The get_dogs mode will not generate the diff_exp_dogs folder. The output structure is explained in detail in the readme.

Does this help?

paulocaldas commented 3 years ago

That is fact a discussion we're having in our group, what would be the best way to characterize readthrough. But either way, that was super helpful. I think everything is working for me now. I just generated all the outputs without any problem. Thanks a lot for all the quick feedback during the day!

btw, I've been playing with other tools, including DoGFinder, for the last few days, and I really enjoy how straightforward it is to run your tool without any issues. ARTDeco is really handy! Cheers!
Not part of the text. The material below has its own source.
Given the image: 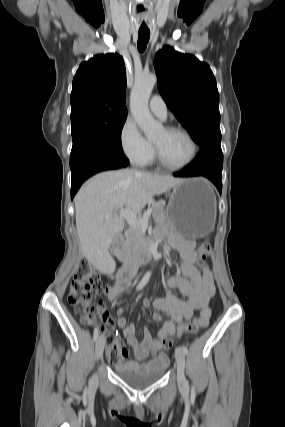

sjroth commented 3 years ago

Apologies for the late response on this comment. I have been visiting family the past few days. I am glad that you find ARTDeco to be straightforward because that was one of my main goals.

It's my belief from experience that readthrough level is the best single measure of transcriptional readthrough based upon experience and its flexibility. The single best use for DoGs is to identify major regions of readthrough for visualization. That is what I use them for all the time.

FerallOut commented 10 months ago

Hey, First I wanted to thank you for writing such a useful tool!

I have some issues with getting the DoG differential expression, and the error is similar to the one in this issue.

I have tried both running in 'diff_exp_dogs' mode and without any specified mode, however I get no output, just this error.

DtypeWarning: Columns (0) have mixed types. Specify dtype option on import or set low_memory=False. sys.exit(load_entry_point('ARTDeco==0.4', 'console_scripts', 'ARTDeco')()) /localenv/balan/miniconda3/envs/ARTDeco/lib/python3.6/site-packages/rpy2/rinterface/init.py:146: RRuntimeWarning: Error in (function (countData, colData, design, tidy = FALSE, ignoreRank = FALSE, : ncol(countData) == nrow(colData) is not TRUE

warnings.warn(x, RRuntimeWarning)

Could you please point me in the right direction?

I would mention that both 'preprocess' and the 'get_dogs' modes work without error.

All the best, Mirela

sjroth commented 10 months ago

Can you please open a new issue for this?